Prospective Controlled Vagotomy Trial for Duodenal Ulcer

Abstract
In a prospective, controlled clinical trial, vagotomies for duodenal, pyloric and prepyloric ulcers were performed on 259 patients. Eighty-three patients were randomly selected for truncal vagotomy and drainage (TV + D), 93 patients were randomly selected for selective gastric vagotomy and drainage (SV + D) and 83 patients were randomly selected for parietal cell vagotomy without drainage (PCV). This interim report deals with the primary results, reduction in acid secretion, sequelae and recurrence rates 2-5 yr after the operation.

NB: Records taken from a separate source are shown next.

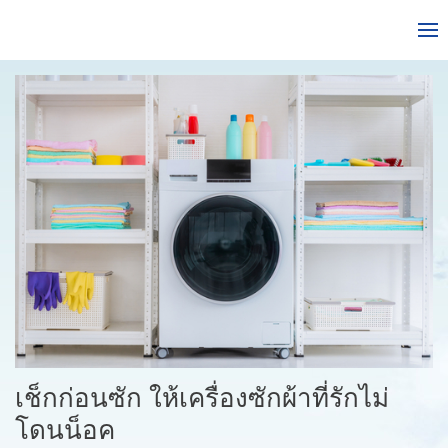
เช็กก่อนซัก ให้เครื่องซักผ้าที่รักไม่
โดนน็อค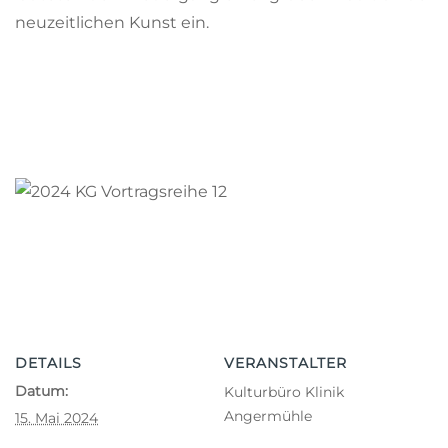
neuzeitlichen Kunst ein.
DETAILS
VERANSTALTER
Datum:
Kulturbüro Klinik
Angermühle
15. Mai 2024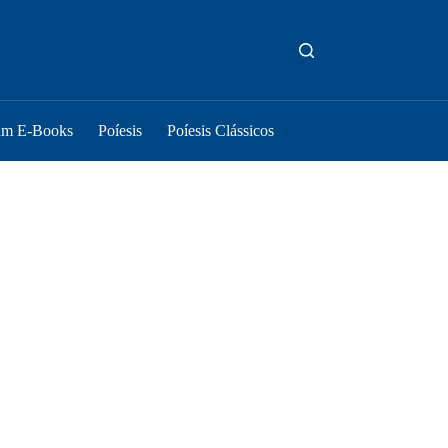
um E-Books
Poíesis
Poíesis Clássicos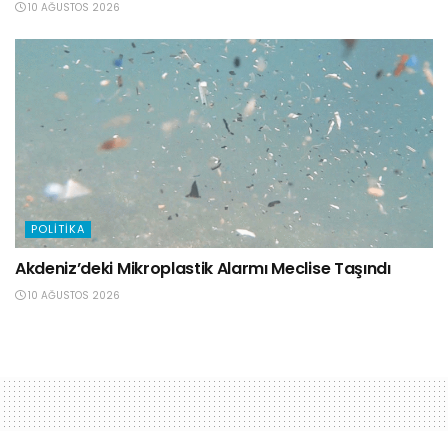
10 AĞUSTOS 2026
POLITIKA
Akdeniz’deki Mikroplastik Alarmı Meclise Taşındı
10 AĞUSTOS 2026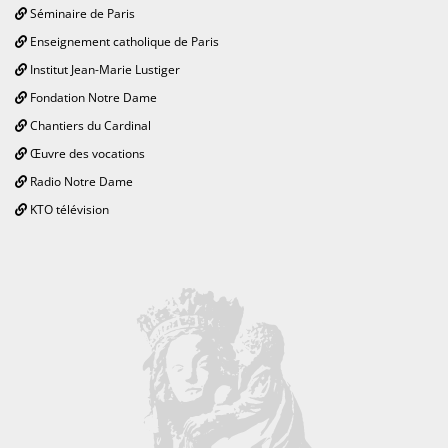
Séminaire de Paris
Enseignement catholique de Paris
Institut Jean-Marie Lustiger
Fondation Notre Dame
Chantiers du Cardinal
Œuvre des vocations
Radio Notre Dame
KTO télévision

One patient died after the operation. Postoperative complications were evenly distributed between the 3 operations. No differences in spontaneous acid secretion (BAO), peak acid output after pentagastrin stimulation (PAOP), or peak acid output after insulin stimulation (PAOI) were found. Patients with recurrent ulcers had smaller reductions in BAO than patients without ulcer recurrences, although not significantly. Patients with ulcer recurrences after TV + D had, in contrast to ulcer recurrences after SV + D and PCV, a significantly smaller reduction in PAOP than patients without recurrences. The overall recurrence rate was 13%: 10% after TV + D, 14% after SV + D and 16% after PCV. The risk of ulcer recurrence within the first 3 yr, calculated by an actuarial method, was significantly higher after PCV (0.52%/mo.) than after TV + D (0.32%/mo.), but not different from SV + D (0.42%/mo.). In contrast to TV + D and SV + D, no recurrences after PCV occurred after 3 yr-25% of the patients were followed for 5 yr. The trial, at present, apparently does not point to any evident superiority of PCV.